> INSTRUCTIONS TO FOLLOW
Starting at the line that contains "कार्यक्रम) के तहत", transcribe every remaining line of the entries exactly, including the last one.

Collected data:
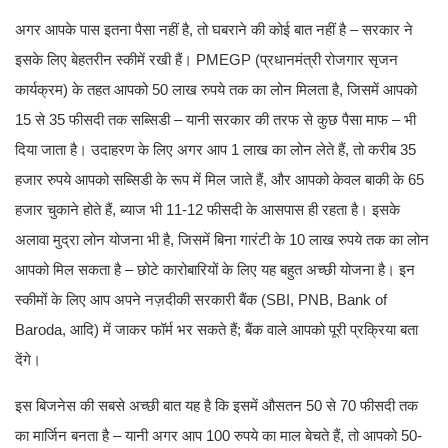
अगर आपके पास इतना पैसा नहीं है, तो घबराने की कोई बात नहीं है – सरकार ने
इसके लिए बेहतरीन स्कीमें रखी हैं। PMEGP (प्रधानमंत्री रोजगार सृजन
कार्यक्रम) के तहत आपको 50 लाख रुपये तक का लोन मिलता है, जिसमें आपको
15 से 35 फीसदी तक सब्सिडी – यानी सरकार की तरफ से कुछ पैसा माफ – भी
दिया जाता है। उदाहरण के लिए अगर आप 1 लाख का लोन लेते हैं, तो करीब 35
हजार रुपये आपको सब्सिडी के रूप में मिल जाते हैं, और आपको केवल बाकी के 65
हजार चुकाने होते हैं, ब्याज भी 11-12 फीसदी के आसपास ही रहता है। इसके
अलावा मुद्रा लोन योजना भी है, जिसमें बिना गारंटी के 10 लाख रुपये तक का लोन
आपको मिल सकता है – छोटे कारोबारियों के लिए यह बहुत अच्छी योजना है। इन
स्कीमों के लिए आप अपने नज़दीकी सरकारी बैंक (SBI, PNB, Bank of
Baroda, आदि) में जाकर फॉर्म भर सकते हैं; बैंक वाले आपको पूरी प्रक्रिया बता
देंगे।
इस बिजनेस की सबसे अच्छी बात यह है कि इसमें औसतन 50 से 70 फीसदी तक
का मार्जिन बनता है – यानी अगर आप 100 रुपये का माल बेचते हैं, तो आपको 50-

> OUTPUT OF THE EXERCISE
कार्यक्रम) के तहत आपको 50 लाख रुपये तक का लोन मिलता है, जिसमें आपको
15 से 35 फीसदी तक सब्सिडी – यानी सरकार की तरफ से कुछ पैसा माफ – भी
दिया जाता है। उदाहरण के लिए अगर आप 1 लाख का लोन लेते हैं, तो करीब 35
हजार रुपये आपको सब्सिडी के रूप में मिल जाते हैं, और आपको केवल बाकी के 65
हजार चुकाने होते हैं, ब्याज भी 11-12 फीसदी के आसपास ही रहता है। इसके
अलावा मुद्रा लोन योजना भी है, जिसमें बिना गारंटी के 10 लाख रुपये तक का लोन
आपको मिल सकता है – छोटे कारोबारियों के लिए यह बहुत अच्छी योजना है। इन
स्कीमों के लिए आप अपने नज़दीकी सरकारी बैंक (SBI, PNB, Bank of
Baroda, आदि) में जाकर फॉर्म भर सकते हैं; बैंक वाले आपको पूरी प्रक्रिया बता
देंगे।
इस बिजनेस की सबसे अच्छी बात यह है कि इसमें औसतन 50 से 70 फीसदी तक
का मार्जिन बनता है – यानी अगर आप 100 रुपये का माल बेचते हैं, तो आपको 50-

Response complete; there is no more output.